We’re in a unique moment in dating right now. Various factors and realities have rendered the standardized courtship script passé. The advent of online dating and social media, hookup culture, rapidly shifting gender politics, a digital culture of convenience and instant gratification, and expanding socially sanctioned possibilities for how to format the exclusivity of relationships have shaped a lovescape that we do not currently have many reliable maps to help us navigate.
The familiar sequence is no longer a given: boy meets girl, boy asks for girl’s number and calls her up to invite her to dinner and a movie, boy and girl sleep together after a socially acceptable number of dates, and so on. Much of this change is inarguably positive and opens up space to include an array of experiences, preferences, and identities that have not historically had a voice in the public conception of love. But disturbingly, despite being more “technically” connected than ever, rates of loneliness, anxiety, and depression have never been higher. As psychotherapist Esther Perrel says, the quality of our relationships determines the quality of our lives. We are clearly experiencing a disconnect on a large scale, and dating is only one part of it.

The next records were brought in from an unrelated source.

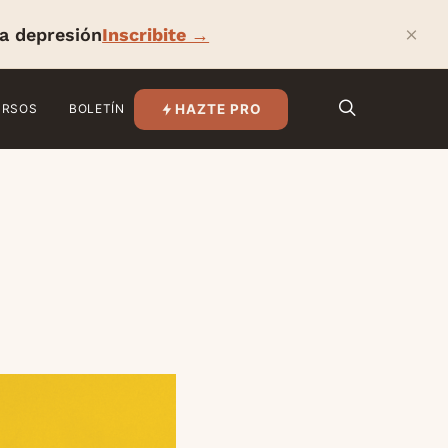
×
la depresión
Inscribite →
HAZTE PRO
URSOS
BOLETÍN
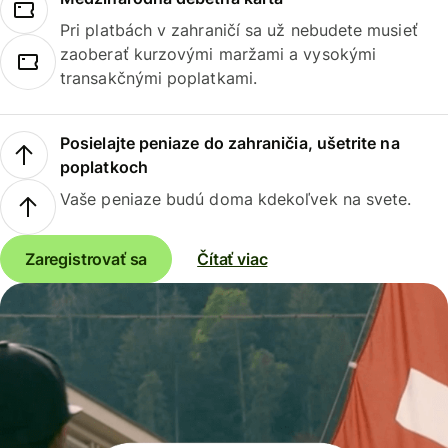
Pri platbách v zahraničí sa už nebudete musieť
zaoberať kurzovými maržami a vysokými
transakčnými poplatkami.
Posielajte peniaze do zahraničia, ušetrite na
poplatkoch
Vaše peniaze budú doma kdekoľvek na svete.
Zaregistrovať sa
Čítať viac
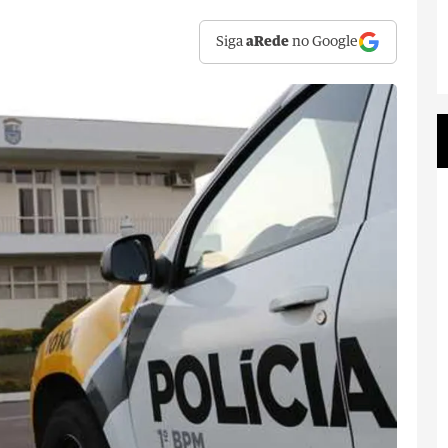
Siga
aRede
no Google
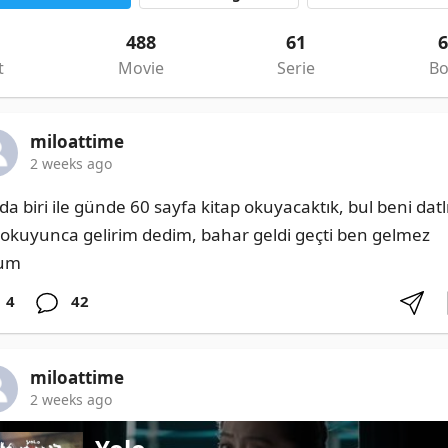
488
61
t
Movie
Serie
B
miloattime
2 weeks ago
a biri ile günde 60 sayfa kitap okuyacaktık, bul beni datlı
, okuyunca gelirim dedim, bahar geldi geçti ben gelmez 
dum
4
42
miloattime
2 weeks ago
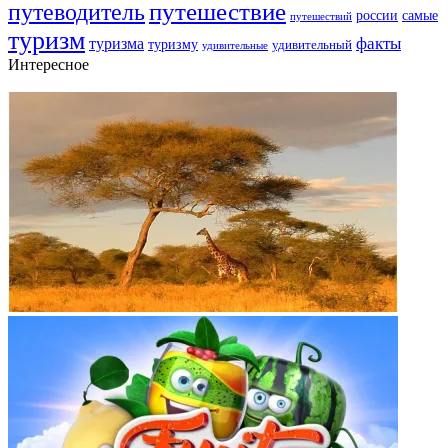
путешествие
путеводитель
самые
россии
путешествий
туризм
факты
туризма
туризму
удивительный
удивительные
Интересное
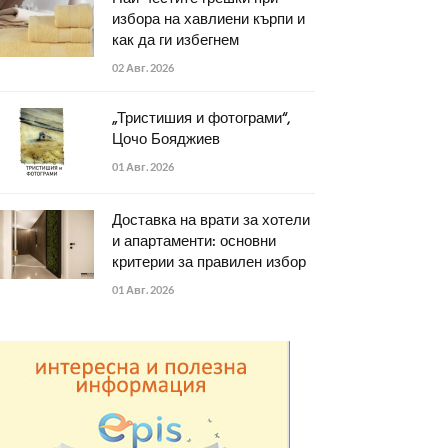
избора на хавлиени кърпи и
как да ги избегнем
02 Авг. 2026
„Тристишия и фотограми“,
Цочо Бояджиев
01 Авг. 2026
Доставка на врати за хотели
и апартаменти: основни
критерии за правилен избор
01 Авг. 2026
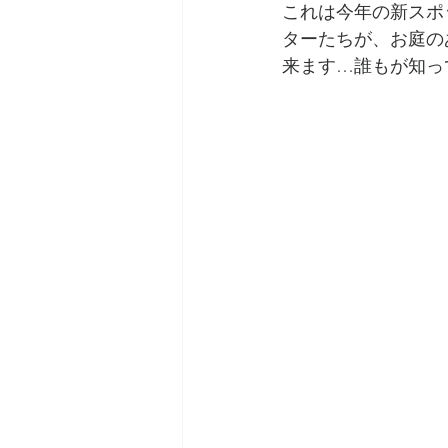
これは今年の新スポ
ターたちが、お庭のあ
来ます…誰もが知っ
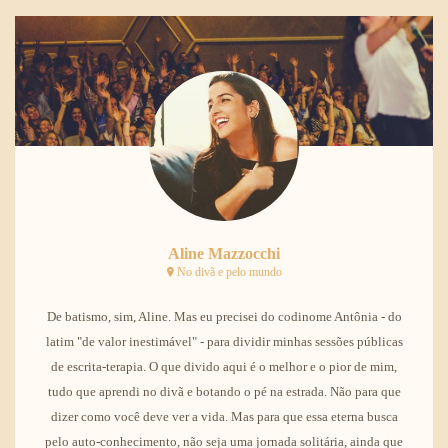
Aline Mazzocchi
No divã e pelo mundo
De batismo, sim, Aline. Mas eu precisei do codinome Antônia - do
latim "de valor inestimável" - para dividir minhas sessões públicas
de escrita-terapia. O que divido aqui é o melhor e o pior de mim,
tudo que aprendi no divã e botando o pé na estrada. Não para que
dizer como você deve ver a vida. Mas para que essa eterna busca
pelo auto-conhecimento, não seja uma jornada solitária, ainda que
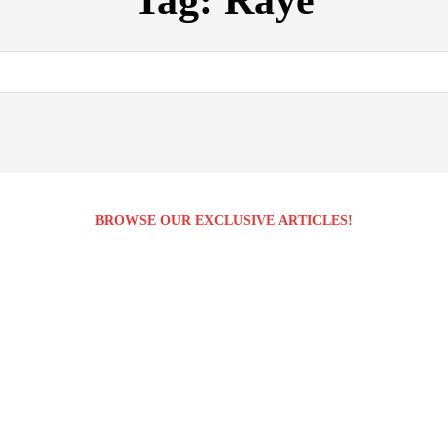
Tag:
Raye
BROWSE OUR EXCLUSIVE ARTICLES!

Given all this, it’s no wonder that an entire “dating industry” of matchmakers, coaches, consultants, app developers, and event planners is on the rise. As a dating coach, I’m a part of this emerging industry striving to provide an arsenal of resources and support to help people date in a meaningful way.
In my dating coaching practice, and in my prior position as a matchmaker for a national company, I’ve interviewed hundreds and hundreds of people all over the country about dating. These interviews have given me a tremendous amount of insight into the overarching patterns and also the idiosyncrasies of what it means to date in 2019.
I’ve built my coaching practice on the foundation of these insights and also on my training in positive psychology, which I studied under Tal Ben Shahar. Through my research, I’ve developed a highly personalized methodology to help clients build self-awareness and communication skills, identify and change the behaviors and beliefs that are holding them back from the love lives they want, navigate the particularities of modern dating culture, and genuinely find enjoyment and fulfillment in the process.
Despite dreary statistics and general frustration in the modern lovescape, I’m optimistic about the future of love and dating. The dismantling of one standard courtship script is an exciting opportunity for each person to take ownership of writing their own script, authoring their own approach, and living out their own love story.
Some clients come to me out of curiosity. Some come to me because they are avid self-actualizers on a mission to optimize every area of their lives. Many come to me because they are in a state of total demoralization and they are one step away from writing off the whole “love” thing once and for all. Every single one of them has realized that whatever approach they’ve been taking so far has not been working for them, so they might as well try something different.
I’ve heard every complaint about dating under the sun. And although I understand that dating can be fully frustrating at times, I believe that the skillset one needs to date in 2019 is actually quite simple. It is a matter of being proactive, embracing discomfort, and thinking, advocating, and taking responsibility for yourself.
The practice of taking personal responsibility instead of shifting blame onto anyone and anything around you is an uncomfortable one. It is also the practice through which you reclaim your agency and create a love life you are legitimately stoked about.
Here are some of the most common gripes I hear about dating in my coaching practice.
“No one gives anyone a chance.”
Today’s daters have access to so many more romantic prospects than our ancestors could have imagined. The sheer quantity of singles online is impressive. And as more women enter and thrive in the workforce (although, in my opinion, we are not nearly where we need to be yet) the average marriage age is older than it’s ever been, and many people are opting to forego marriage altogether. With more prevalence of polyamory, many people choose to continue to date outside of established partnerships.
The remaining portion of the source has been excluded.